There are a few exceptions, though. One is the framework I’ve been using for my trivial web application. It’s called Sinatra, and is not much more than a thin layer of syntactic sugar sprinkled on top of HTTP.

I don’t need widgets or a sophisticated templating system, as the look and feel has been supplied to me by the corporate web design team. I don’t even need a database, because my application just needs to pull data from one system and push/pull it with another, via REST APIs. The Ruby rest-client Gem makes that easy; it basically does for REST calls what Sinatra does for HTTP servers. So Sinatra gets the job done. Rails is a faster way to get CRUD apps started, but if you have a problem that isn’t CRUD, I’d suggest checking out Sinatra.
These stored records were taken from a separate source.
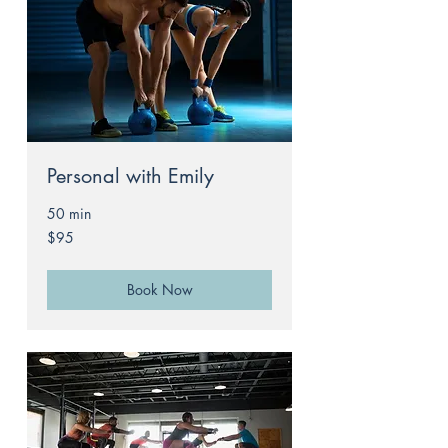
Personal with Emily
50 min
95
$95
Australian
dollars
Book Now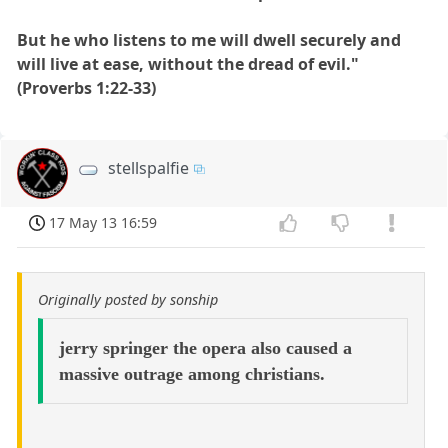
But he who listens to me will dwell securely and
will live at ease, without the dread of evil."
(Proverbs 1:22-33)
stellspalfie
17 May 13 16:59
Originally posted by sonship
jerry springer the opera also caused a
massive outrage among christians.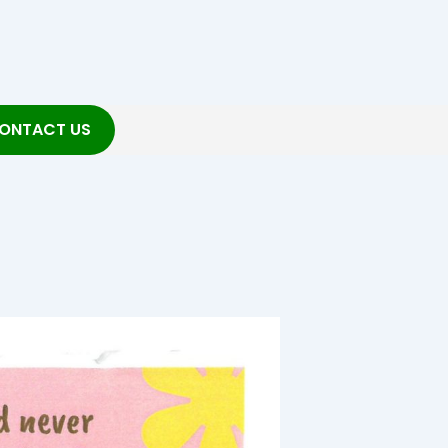
ONTACT US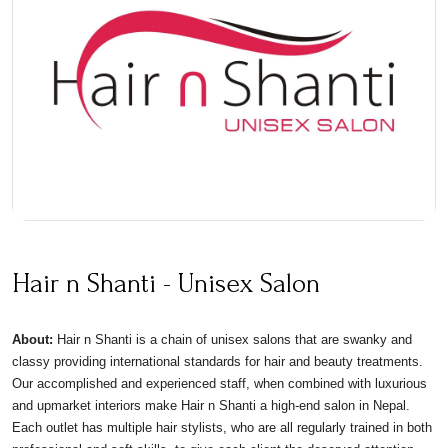
Hair n Shanti - Unisex Salon
About:
Hair n Shanti is a chain of unisex salons that are swanky and
classy providing international standards for hair and beauty treatments.
Our accomplished and experienced staff, when combined with luxurious
and upmarket interiors make Hair n Shanti a high-end salon in Nepal.
Each outlet has multiple hair stylists, who are all regularly trained in both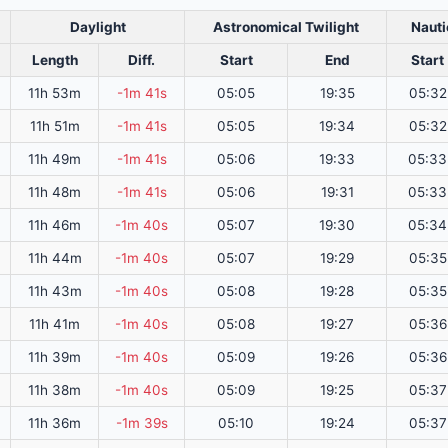
Daylight
Astronomical Twilight
Nauti
Length
Diff.
Start
End
Start
11h 53m
-1m 41s
05:05
19:35
05:32
11h 51m
-1m 41s
05:05
19:34
05:32
11h 49m
-1m 41s
05:06
19:33
05:33
11h 48m
-1m 41s
05:06
19:31
05:33
11h 46m
-1m 40s
05:07
19:30
05:34
11h 44m
-1m 40s
05:07
19:29
05:35
11h 43m
-1m 40s
05:08
19:28
05:35
11h 41m
-1m 40s
05:08
19:27
05:36
11h 39m
-1m 40s
05:09
19:26
05:36
11h 38m
-1m 40s
05:09
19:25
05:37
11h 36m
-1m 39s
05:10
19:24
05:37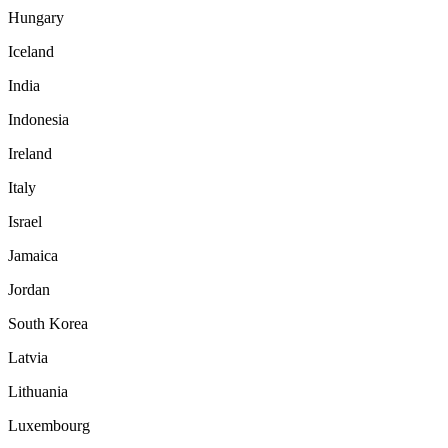
Hungary
Iceland
India
Indonesia
Ireland
Italy
Israel
Jamaica
Jordan
South Korea
Latvia
Lithuania
Luxembourg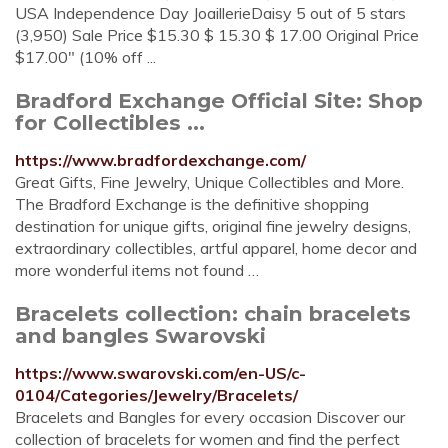
USA Independence Day JoaillerieDaisy 5 out of 5 stars
(3,950) Sale Price $15.30 $ 15.30 $ 17.00 Original Price
$17.00" (10% off ...
Bradford Exchange Official Site: Shop
for Collectibles ...
https://www.bradfordexchange.com/
Great Gifts, Fine Jewelry, Unique Collectibles and More.
The Bradford Exchange is the definitive shopping
destination for unique gifts, original fine jewelry designs,
extraordinary collectibles, artful apparel, home decor and
more wonderful items not found …
Bracelets collection: chain bracelets
and bangles Swarovski
https://www.swarovski.com/en-US/c-
0104/Categories/Jewelry/Bracelets/
Bracelets and Bangles for every occasion Discover our
collection of bracelets for women and find the perfect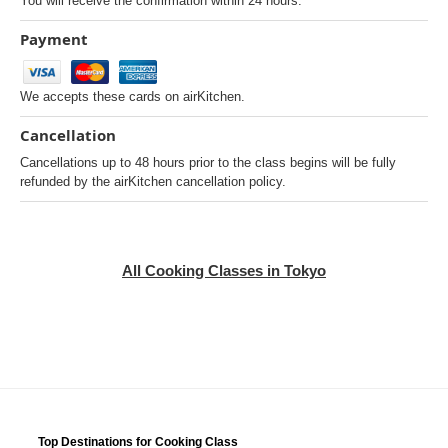
You will receive the confirmation within 24 hours.
Payment
We accepts these cards on airKitchen.
Cancellation
Cancellations up to 48 hours prior to the class begins will be fully
refunded by the airKitchen cancellation policy.
All Cooking Classes in Tokyo
Top Destinations for Cooking Class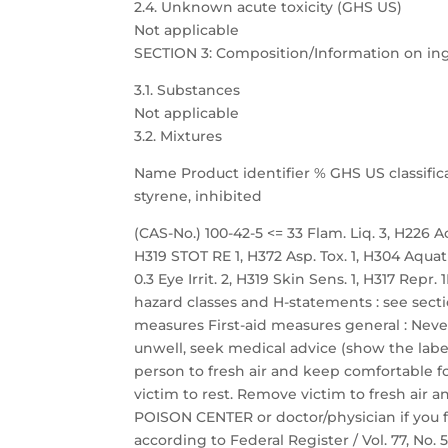
2.4. Unknown acute toxicity (GHS US)
Not applicable
SECTION 3: Composition/Information on in
3.1. Substances
Not applicable
3.2. Mixtures
Name Product identifier % GHS US classific
styrene, inhibited
(CAS-No.) 100-42-5 <= 33 Flam. Liq. 3, H226 Acu
H319 STOT RE 1, H372 Asp. Tox. 1, H304 Aquat
0.3 Eye Irrit. 2, H319 Skin Sens. 1, H317 Repr
hazard classes and H-statements : see sectio
measures First-aid measures general : Neve
unwell, seek medical advice (show the label
person to fresh air and keep comfortable fo
victim to rest. Remove victim to fresh air a
POISON CENTER or doctor/physician if you f
according to Federal Register / Vol. 77, No.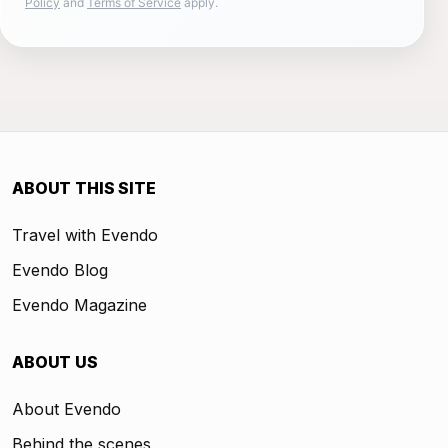
Policy
and
Terms of Service
apply.
ABOUT THIS SITE
Travel with Evendo
Evendo Blog
Evendo Magazine
ABOUT US
About Evendo
Behind the scenes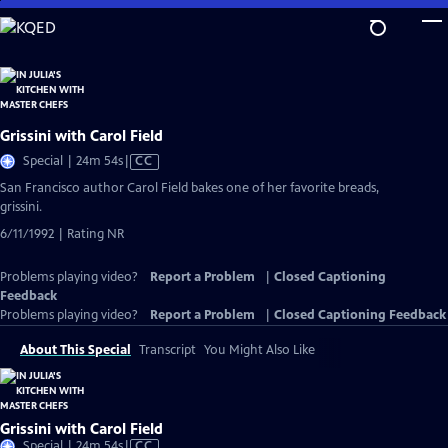
Skip
to
Main
Content
Grissini with Carol Field
Video
Special | 24m 54s
|
CC
has
San Francisco author Carol Field bakes one of her favorite breads,
Closed
grissini.
Captions
6/11/1992 | Rating NR
Problems playing video?
Report a Problem
|
Closed Captioning
Feedback
Problems playing video?
Report a Problem
|
Closed Captioning Feedback
About This Special
Transcript
You Might Also Like
Grissini with Carol Field
Video
Special | 24m 54s
|
CC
Ruby tends to lend itself to these kinds of domain-specific languages. For instance, here’s a function which implements locking using a temporary lock file and the POSIX flock call, to ensure exclusive access between multiple processes:

LOCK_FILE='/tmp/lockfile.tmp'

def exclusively
  File.open(LOCK_FILE, File::CREAT|File::RDWR, 0644) do |file|
    file.flock(File::LOCK_EX)
    yield
    file.flock(File::LOCK_UN)
  end
end

You can then put a lock around some access to a resource like this:

puts "Entering exclusivity zone..."
exclusively do
  puts "I'm in!"
  sleep 20 # simulate access to slow resource
  puts "Exiting exclusivity zone..."
end

For more elaborate lock file requirements, there’s the lockfile gem.